王太子殿下と王宮女官リリィの恋愛事情
着いた先では、メイフュ王太子殿下がローブを着た緑髪の男性とともに、強大な“闇”と戦ってらした。
緑髪の男性はおそらく、ファニイ女王陛下の夫であるロゼフィン王配殿下だ。
地底湖の水は完全に干からび、岩壁に刻まれた偶像が露出してる。その前に巨大な魔法陣が描かれ、中心からは“闇”が際限なく噴き出し続けていた。けれど、ロゼフィン殿下が展開した魔術で辛うじて抑えているように見える。
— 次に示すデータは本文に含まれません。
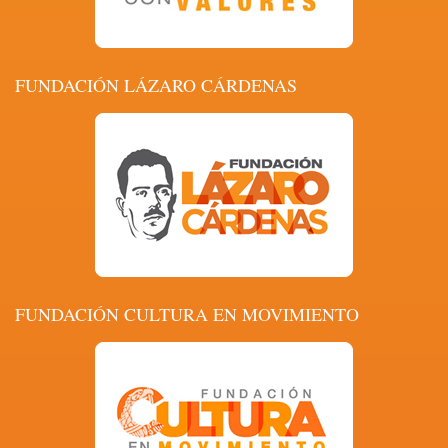
FUNDACIÓN LÁZARO CÁRDENAS
FUNDACIÓN CULTURA EN MOVIMIENTO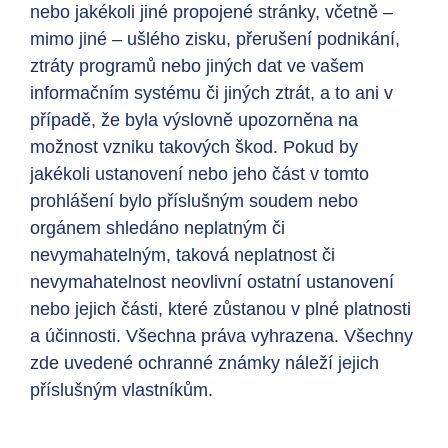
nebo jakékoli jiné propojené stránky, včetně –
mimo jiné – ušlého zisku, přerušení podnikání,
ztráty programů nebo jiných dat ve vašem
informačním systému či jiných ztrát, a to ani v
případě, že byla výslovně upozorněna na
možnost vzniku takových škod. Pokud by
jakékoli ustanovení nebo jeho část v tomto
prohlášení bylo příslušným soudem nebo
orgánem shledáno neplatným či
nevymahatelným, taková neplatnost či
nevymahatelnost neovlivní ostatní ustanovení
nebo jejich části, které zůstanou v plné platnosti
a účinnosti. Všechna práva vyhrazena. Všechny
zde uvedené ochranné známky náleží jejich
příslušným vlastníkům.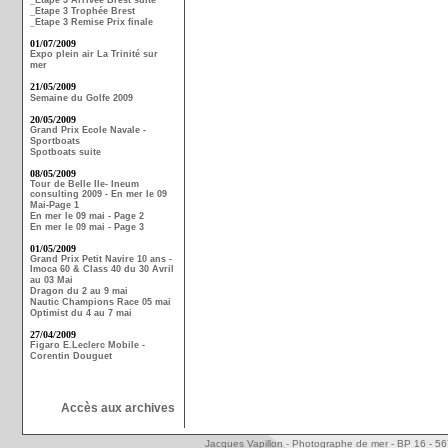
_Etape 3 Arrivée Brest suite
_Etape 3 Trophée Brest
_Etape 3 Remise Prix finale
01/07/2009
Expo plein air La Trinité sur
mer
21/05/2009
Semaine du Golfe 2009
20/05/2009
Grand Prix Ecole Navale -
Sportboats
Spotboats suite
08/05/2009
Tour de Belle Ile- Ineum
consulting 2009 - En mer le 09
Mai-Page 1
En mer le 09 mai - Page 2
En mer le 09 mai - Page 3
01/05/2009
Grand Prix Petit Navire 10 ans -
Imoca 60 & Class 40 du 30 Avril
au 03 Mai
Dragon du 2 au 9 mai
Nautic Champions Race 05 mai
Optimist du 4 au 7 mai
27/04/2009
Figaro E.Leclerc Mobile -
Corentin Douguet
Accès aux archives
Jacques Vapillon - Photographe de mer - BP 16 - 5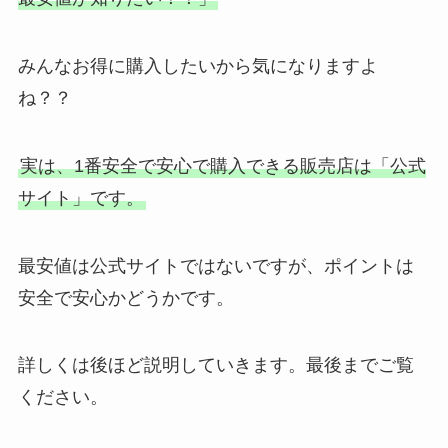
みんなお得に購入したいから気になりますよ
ね？？
実は、1番安全で安心で購入できる販売店は「公式
サイト」です。
最安値は公式サイトではないですが、ポイントは
安全で安心かどうかです。
詳しくは後ほど説明していきます。最後までご覧
ください。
ドーム型に閉じ込められた“闇”の中心には、下半身がヘビの異形と化した人の姿があった。
「ロゼフィン、手伝うわ!」
「ファニイさん。お願いします!中心を集中的に狙ってください」
ファニイ女王陛下がロゼフィン王配殿下に駆け寄り、二人は協力して“闇”に立ち向かう。呼吸の合った攻撃は、さすがご夫婦と言ったところ。
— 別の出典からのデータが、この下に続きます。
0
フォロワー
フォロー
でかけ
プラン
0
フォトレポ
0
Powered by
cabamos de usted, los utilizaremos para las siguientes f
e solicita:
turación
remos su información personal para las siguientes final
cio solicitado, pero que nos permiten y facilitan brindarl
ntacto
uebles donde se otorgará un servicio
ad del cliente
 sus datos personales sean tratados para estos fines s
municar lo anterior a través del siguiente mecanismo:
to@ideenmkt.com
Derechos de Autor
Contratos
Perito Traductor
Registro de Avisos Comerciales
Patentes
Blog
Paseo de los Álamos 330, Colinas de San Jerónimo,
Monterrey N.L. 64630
お二人の協力でわずかに“闇”が緩んだ隙を突いて、わたしも王太子殿下へと歩みよった。
「殿下…!」
無事な姿を確認できて涙が滲んだけど、剣を振り終えた殿下はこちらを向き、厳しい顔をされた。
「リリィ、なぜ来た!?待っていろと言ったはずだ」
「……ごめんなさい……でも、どうしてもお助けしたかったんです」
「……オレは、オレ自身よりおまえが遥かに大切だ。おまえを護りたい…なぜ、それがわからない!?」
王太子殿下がお怒りになるのも無理はない。殿下との約束を破った以上に、わたし自身を危険に晒してしまったから。
何のために殿下が危険な戦いに身を投じたか解らなくなる……殿下の勇気ある行動を否定する行為なんだ。だから殿下はお怒りになった……わたしを本当に大切に思われてるから。
「すぐ、ここから去れ!」
「……メイフュ殿下!お待ち下さい!!」
殿下はサラさんのペンダントをわたしの首にかけ直すと、そのまま帰そうとするけど。アリス様が殿下に意見をした。
「リリィさんはわたくしの侍女を助けたばかりでなく、罠と知っても侍女の訴えでわたくしを助けに来てくださったのです。